PARIS (Reuters) - Former Ivory Coast rebel leader Guillaume Soro dismissed an arrest warrant issued against him as baseless and said he would pursue his campaign as a presidential candidate from overseas, according to comments published in a French newspaper on Sunday.
Ivory Coast’s public prosecutor issued the warrant for Soro on Dec. 23 as part of an investigation into an alleged coup plot, forcing him to call off a planned homecoming for the first time since May and ahead of the October 2020 election.
Soro - who gave the interview to the Journal du Dimanche (JDD) in Paris on Dec. 26, and has been based in France for the past six months, according to the newspaper - said the warrant was politically motivated.
“This warrant is not based on the law, but has simply been issued to stop a candidate from trying to win office,” Soro said.
He added that an audio recording being cited by prosecutors in their allegations was a manipulation and the result of a set-up.
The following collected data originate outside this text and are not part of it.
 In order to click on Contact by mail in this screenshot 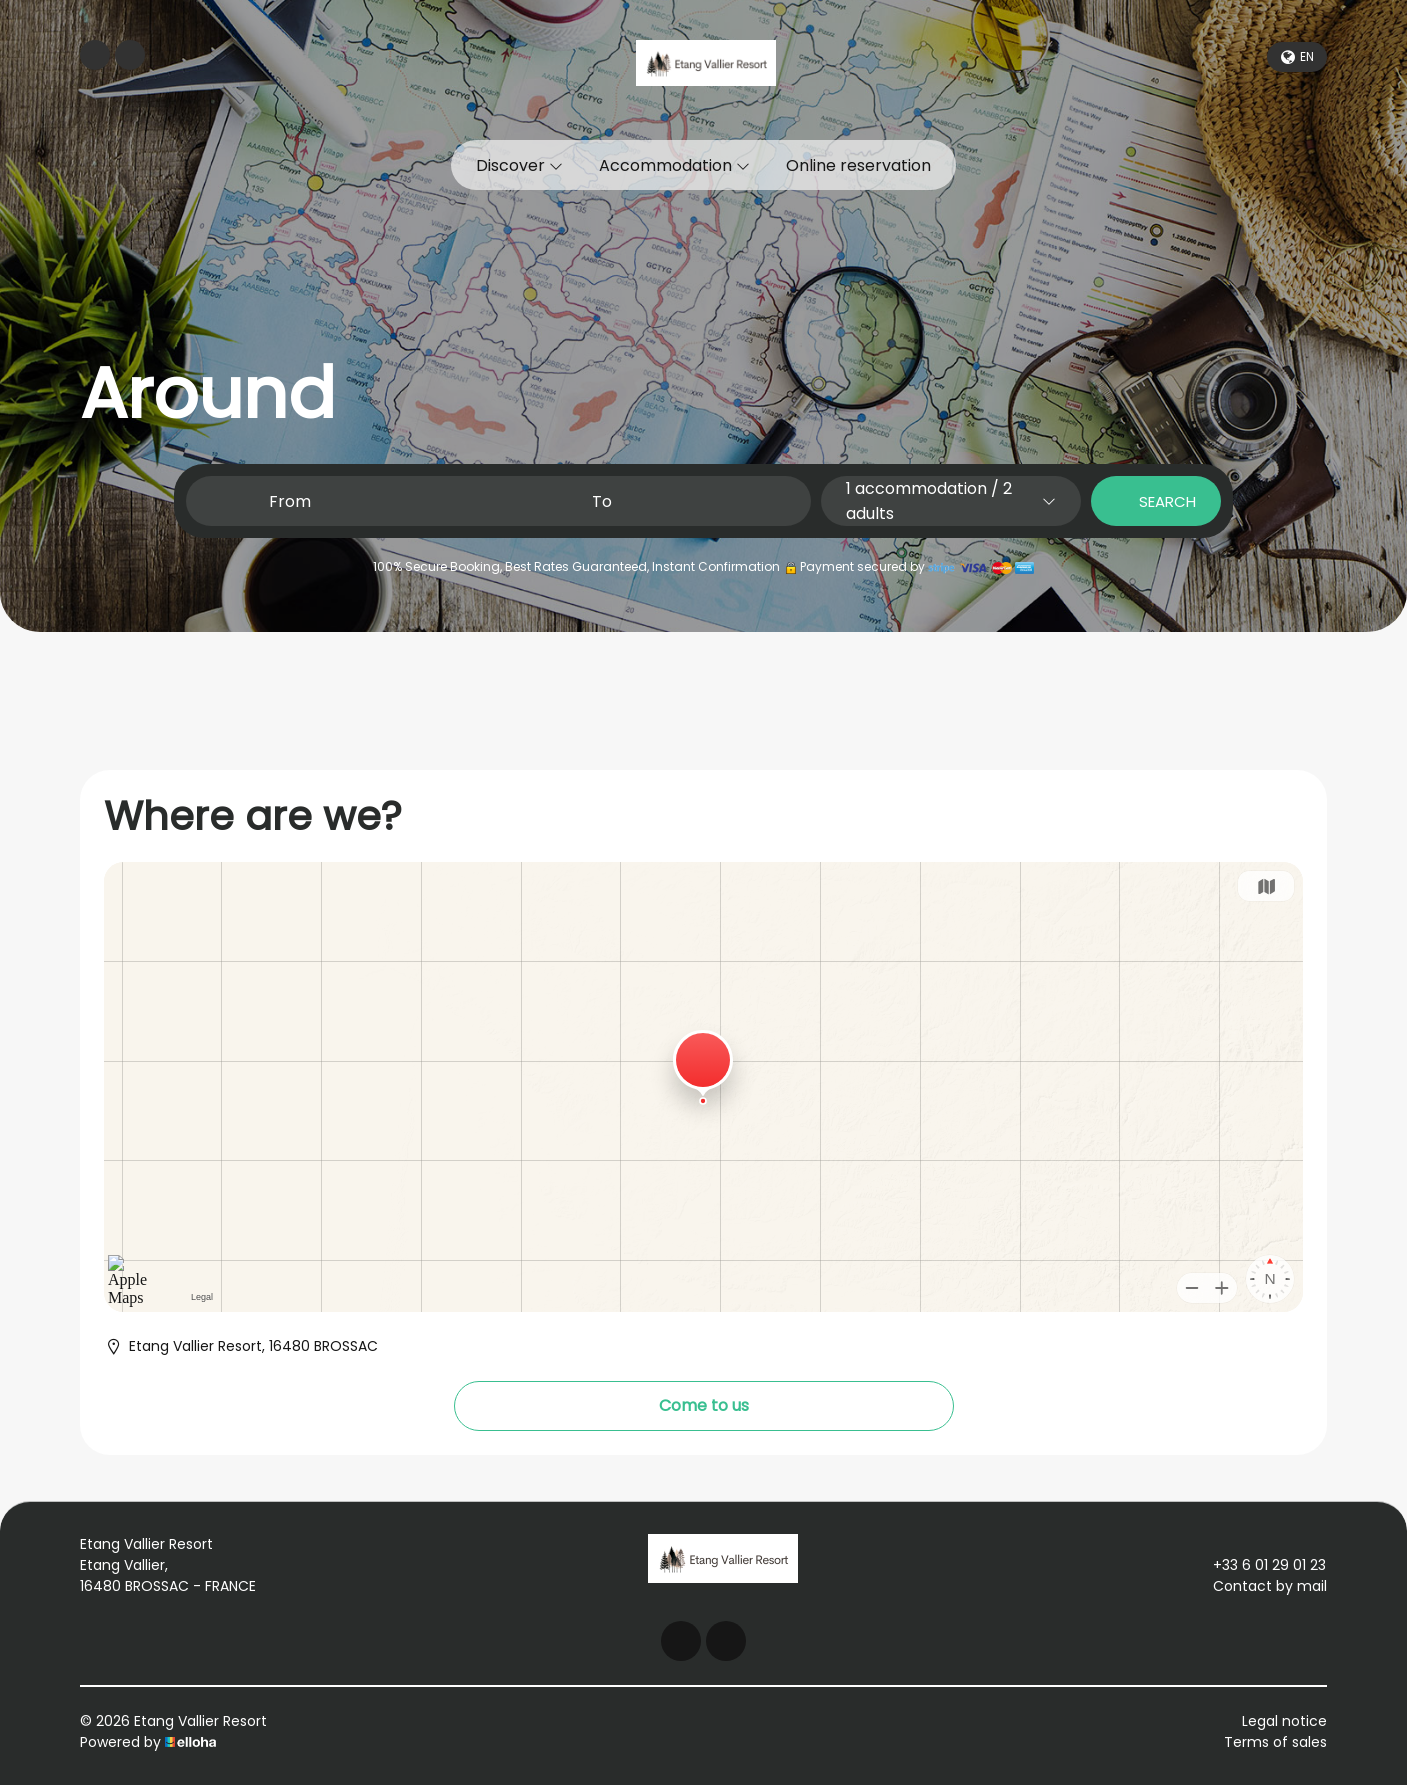 , I will do `click(1258, 1586)`.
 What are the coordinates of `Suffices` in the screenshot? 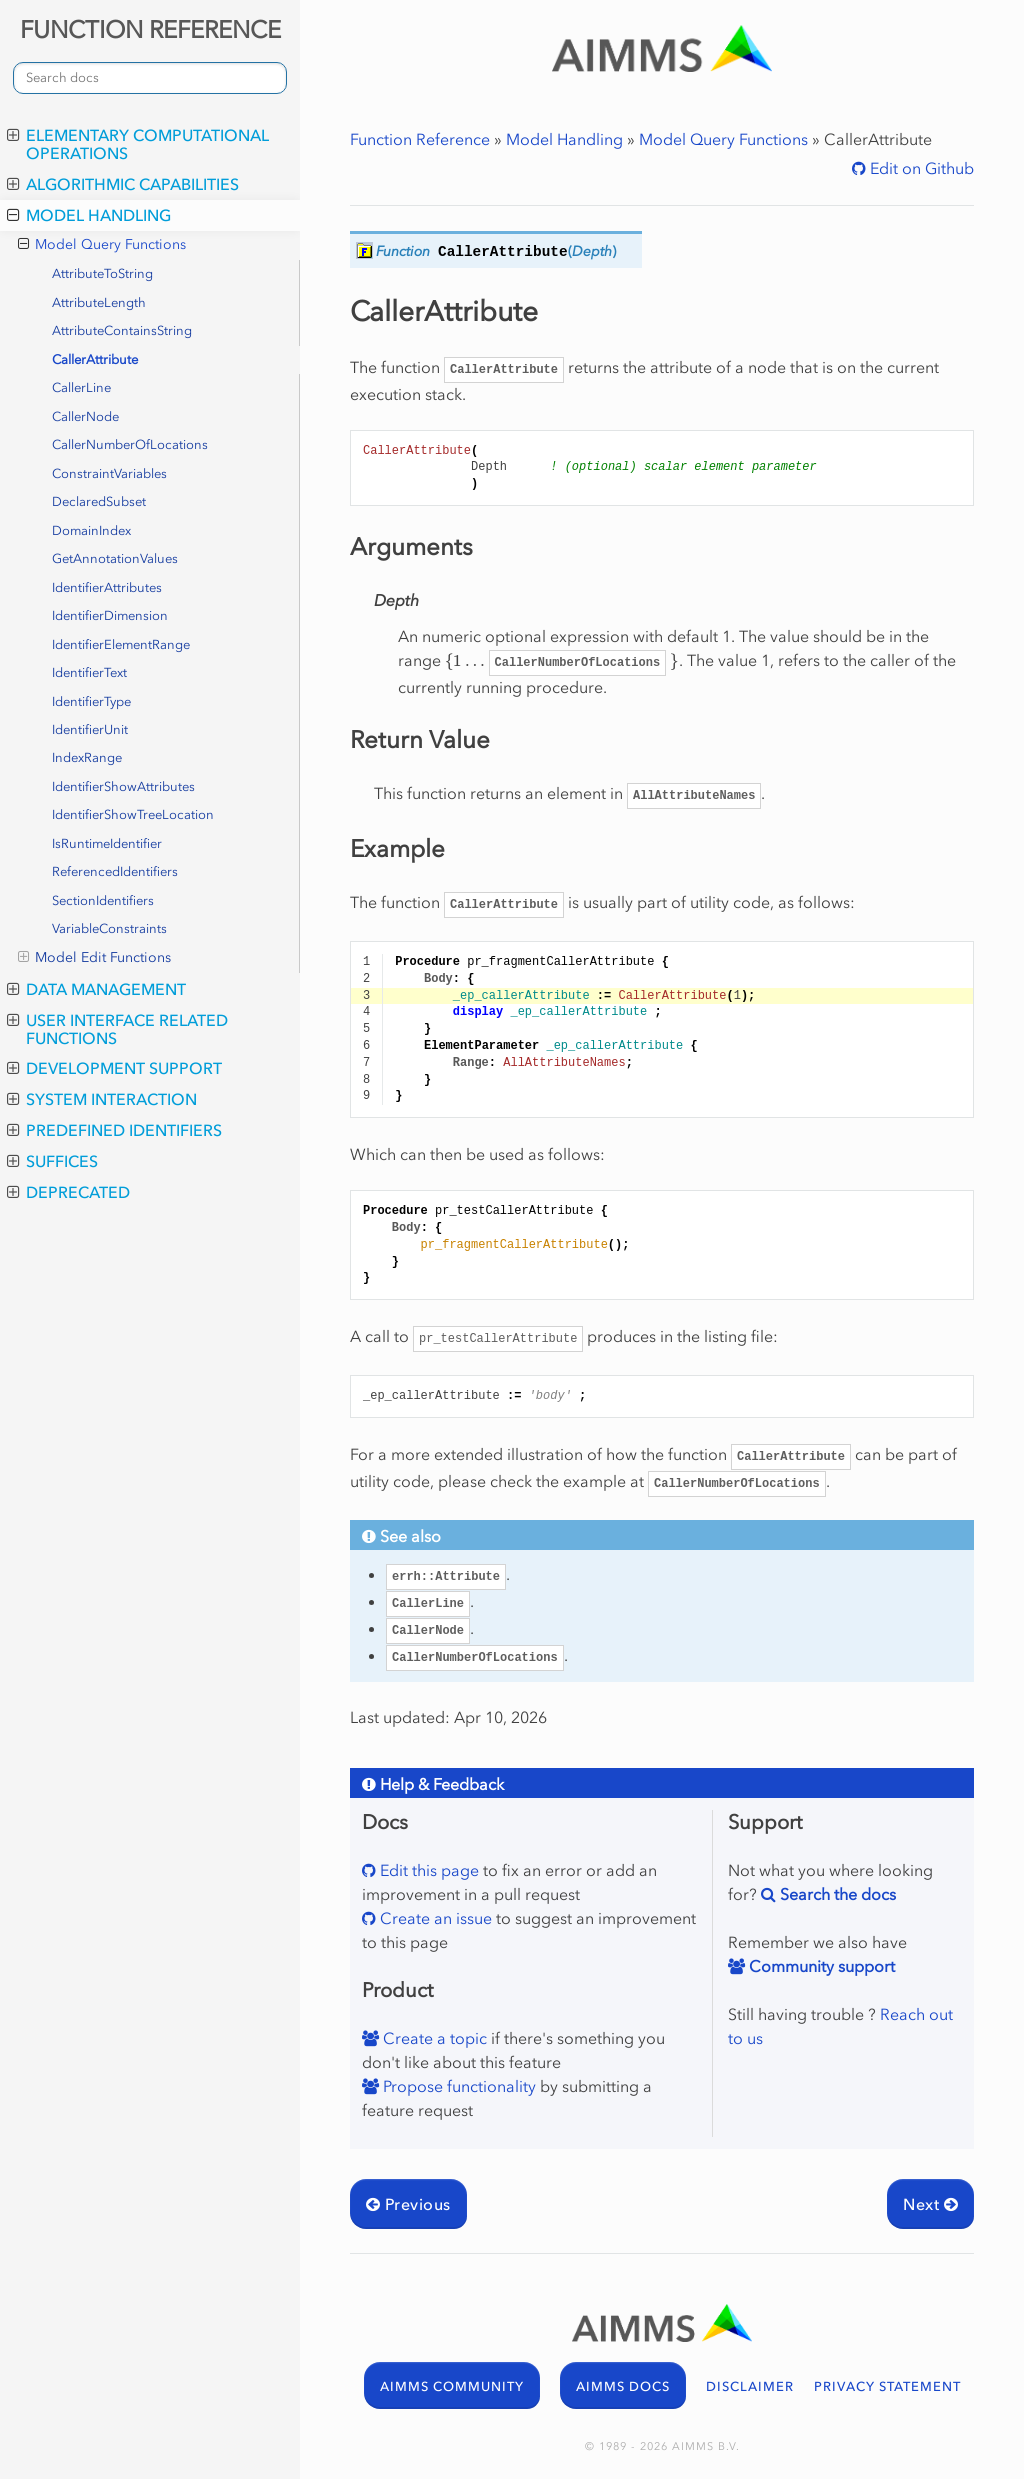 It's located at (52, 1161).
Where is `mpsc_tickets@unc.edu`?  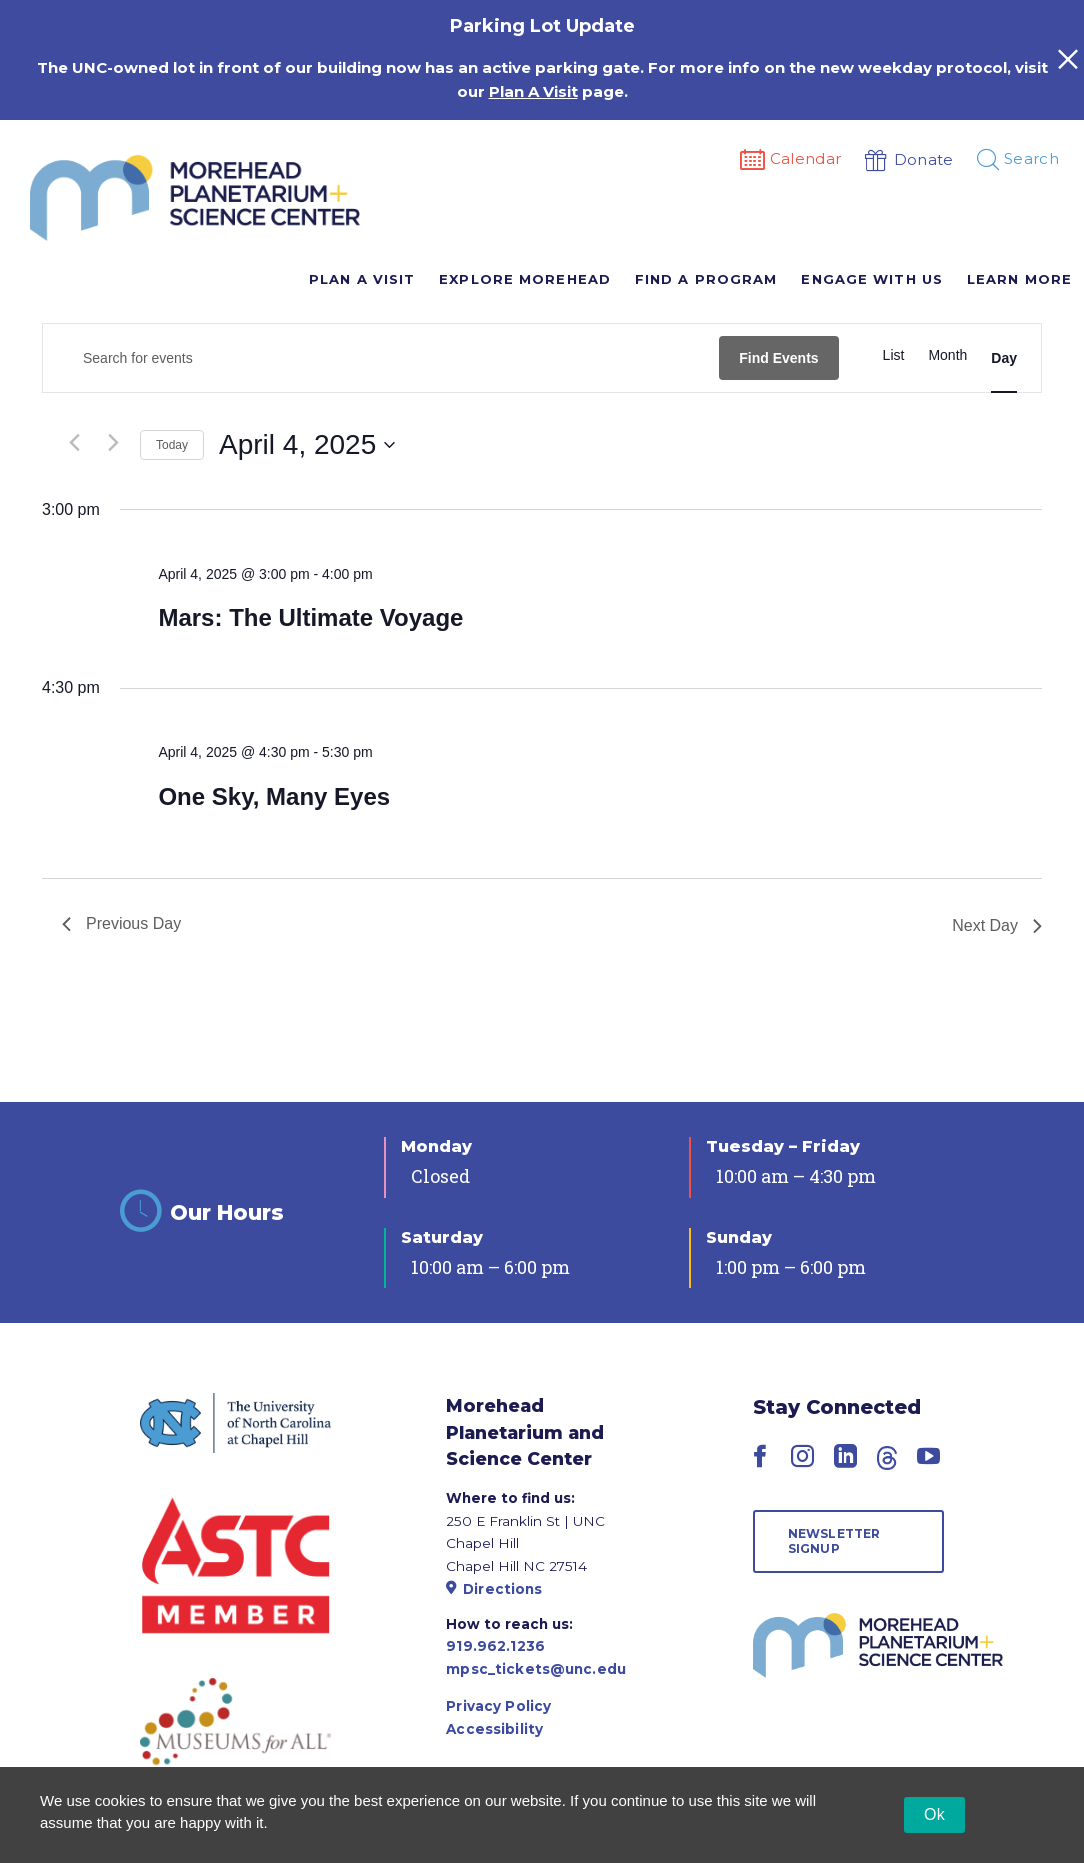 mpsc_tickets@unc.edu is located at coordinates (536, 1669).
The warrant was issued for breaches of state security, receiving stolen public resources and money laundering.
The case involving Soro, who retains the loyalty of many former rebel commanders who now hold senior positions in the army, could significantly increase tensions ahead of the election, which is seen as a test of Ivory Coast’s stability.
On Saturday, Ivory Coast President Alassane Ouattara said Soro was not above the law and would face justice for allegedly seeking to destabilize the country.
That came after a group of Ivory Coast opposition parties accused state authorities on Friday of trying to intimidate them before the presidential election, and denounced the warrant against Soro.
Soro said he had not had any contact with French President Emmanuel Macron’s office during his time in France and had not asked for protection from French authorities. Macron visited Ivory Coast in late December, before the warrant emerged.
Soro said he would work on a form of political resistance from overseas for now.
“I am and remain a candidate for the presidency,” he said.